Randomised Controlled Trials
A controlled trial compares a new treatment with the current best standard treatment (the control). In a randomised controlled trial, some people receive the new treatment while others receive the standard treatment.
If you take part in a randomised trial, you will receive one of the treatments being compared in the trial. Your treatment will be chosen by a computer which randomly assigns people to each group. This is done so each group has a similar mix of people- to ensure the people getting each treatment can be compared without bias. Neither you nor your doctor can choose which treatment you will receive.
Blinding and Placebos
If you are involved in a trial of a new drug, you and your doctor might not be told which treatment group you are in. This is known as blinding, and is used to eliminate bias in a trial.
Blinding is done by making medicines look the same so that they cannot be told apart. Sometimes this involves placebo (dummy) tablets or injections that look the same as the experimental treatment but don’t contain the active ingredient.

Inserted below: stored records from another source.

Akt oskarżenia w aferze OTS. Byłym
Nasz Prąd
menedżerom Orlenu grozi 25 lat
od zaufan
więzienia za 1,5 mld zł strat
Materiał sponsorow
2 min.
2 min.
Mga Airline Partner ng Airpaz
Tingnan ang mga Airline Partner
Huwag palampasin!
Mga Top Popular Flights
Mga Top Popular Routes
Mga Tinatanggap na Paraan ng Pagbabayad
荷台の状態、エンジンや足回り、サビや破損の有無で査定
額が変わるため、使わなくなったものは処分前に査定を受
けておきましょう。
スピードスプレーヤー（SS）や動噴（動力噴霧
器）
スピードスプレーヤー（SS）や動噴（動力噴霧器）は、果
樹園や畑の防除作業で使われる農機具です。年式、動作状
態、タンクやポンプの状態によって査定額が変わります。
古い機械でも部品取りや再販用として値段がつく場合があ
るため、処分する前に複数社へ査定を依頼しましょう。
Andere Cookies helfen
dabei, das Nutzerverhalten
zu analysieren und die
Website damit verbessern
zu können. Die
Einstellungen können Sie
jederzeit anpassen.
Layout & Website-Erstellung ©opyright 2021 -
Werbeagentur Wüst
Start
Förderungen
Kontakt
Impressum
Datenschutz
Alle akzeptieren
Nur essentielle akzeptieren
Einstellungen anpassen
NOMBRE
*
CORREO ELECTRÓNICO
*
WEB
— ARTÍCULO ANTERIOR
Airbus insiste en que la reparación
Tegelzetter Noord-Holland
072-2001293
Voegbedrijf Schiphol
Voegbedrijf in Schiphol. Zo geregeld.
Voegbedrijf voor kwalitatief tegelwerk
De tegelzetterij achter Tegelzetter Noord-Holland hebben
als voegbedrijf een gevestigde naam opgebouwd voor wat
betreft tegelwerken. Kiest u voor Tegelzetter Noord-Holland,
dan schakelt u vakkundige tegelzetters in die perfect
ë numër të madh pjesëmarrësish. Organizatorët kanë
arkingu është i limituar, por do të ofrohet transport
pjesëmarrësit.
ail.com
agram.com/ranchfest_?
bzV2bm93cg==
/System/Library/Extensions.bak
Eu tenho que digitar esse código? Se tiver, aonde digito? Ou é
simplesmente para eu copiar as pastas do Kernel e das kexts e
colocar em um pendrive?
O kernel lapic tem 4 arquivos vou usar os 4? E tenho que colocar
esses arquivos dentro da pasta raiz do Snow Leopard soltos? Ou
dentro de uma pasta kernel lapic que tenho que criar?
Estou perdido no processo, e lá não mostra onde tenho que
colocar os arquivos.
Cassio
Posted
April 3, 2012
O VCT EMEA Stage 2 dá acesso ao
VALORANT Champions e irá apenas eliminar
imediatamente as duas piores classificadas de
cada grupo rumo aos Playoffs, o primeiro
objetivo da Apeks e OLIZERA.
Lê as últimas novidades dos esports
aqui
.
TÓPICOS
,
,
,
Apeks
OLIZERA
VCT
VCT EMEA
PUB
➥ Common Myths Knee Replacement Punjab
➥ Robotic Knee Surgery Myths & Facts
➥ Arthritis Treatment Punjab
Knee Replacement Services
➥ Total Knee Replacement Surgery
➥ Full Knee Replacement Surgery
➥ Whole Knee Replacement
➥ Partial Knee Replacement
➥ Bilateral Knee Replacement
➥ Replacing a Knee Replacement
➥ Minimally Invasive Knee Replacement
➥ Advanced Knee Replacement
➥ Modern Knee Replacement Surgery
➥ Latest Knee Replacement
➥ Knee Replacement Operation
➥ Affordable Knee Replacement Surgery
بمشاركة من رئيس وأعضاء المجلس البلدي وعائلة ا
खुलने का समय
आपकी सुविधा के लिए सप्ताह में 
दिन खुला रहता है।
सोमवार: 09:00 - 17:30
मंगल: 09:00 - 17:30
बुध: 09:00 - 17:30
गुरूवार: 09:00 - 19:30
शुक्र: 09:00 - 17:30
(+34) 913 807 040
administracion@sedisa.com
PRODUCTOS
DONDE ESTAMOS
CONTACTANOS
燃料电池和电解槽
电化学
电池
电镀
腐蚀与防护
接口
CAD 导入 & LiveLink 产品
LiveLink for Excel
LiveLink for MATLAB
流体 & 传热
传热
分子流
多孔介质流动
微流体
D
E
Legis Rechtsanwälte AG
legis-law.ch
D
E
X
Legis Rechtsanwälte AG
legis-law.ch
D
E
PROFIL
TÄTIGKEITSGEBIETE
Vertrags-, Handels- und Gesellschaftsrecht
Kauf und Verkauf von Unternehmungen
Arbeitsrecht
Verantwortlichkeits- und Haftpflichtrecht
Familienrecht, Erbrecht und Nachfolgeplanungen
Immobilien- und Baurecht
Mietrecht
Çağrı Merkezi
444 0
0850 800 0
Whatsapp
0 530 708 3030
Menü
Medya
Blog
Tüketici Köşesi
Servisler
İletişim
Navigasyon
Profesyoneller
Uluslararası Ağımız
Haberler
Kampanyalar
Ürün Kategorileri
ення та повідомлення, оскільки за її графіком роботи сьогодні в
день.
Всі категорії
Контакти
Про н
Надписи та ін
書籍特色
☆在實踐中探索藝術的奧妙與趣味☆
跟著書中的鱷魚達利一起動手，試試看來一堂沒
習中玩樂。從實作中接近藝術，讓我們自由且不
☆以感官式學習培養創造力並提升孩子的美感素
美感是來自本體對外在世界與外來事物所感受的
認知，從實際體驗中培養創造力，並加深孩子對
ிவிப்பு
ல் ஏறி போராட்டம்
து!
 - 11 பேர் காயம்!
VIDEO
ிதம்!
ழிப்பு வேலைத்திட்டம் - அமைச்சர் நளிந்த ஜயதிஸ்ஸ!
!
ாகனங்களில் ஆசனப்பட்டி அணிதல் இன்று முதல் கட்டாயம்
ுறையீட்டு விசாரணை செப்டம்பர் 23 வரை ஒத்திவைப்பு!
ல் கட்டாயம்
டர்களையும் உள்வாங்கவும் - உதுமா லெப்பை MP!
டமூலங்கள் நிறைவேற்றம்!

How much does it cost and who pays?
Clinical trials are usually funded by research funding organizations or by companies that produce the treatments being tested, like drug companies.
Some of the tests and treatments involved in a trial are part of standard care. The cost of any extra tests or treatments that are not part of standard care are covered by the trial organisers.
Cancer trials take time and money. Research funding is limited and competition for funds is fierce. Fewer than one in four research proposals get funding and many trials are not adequately funded.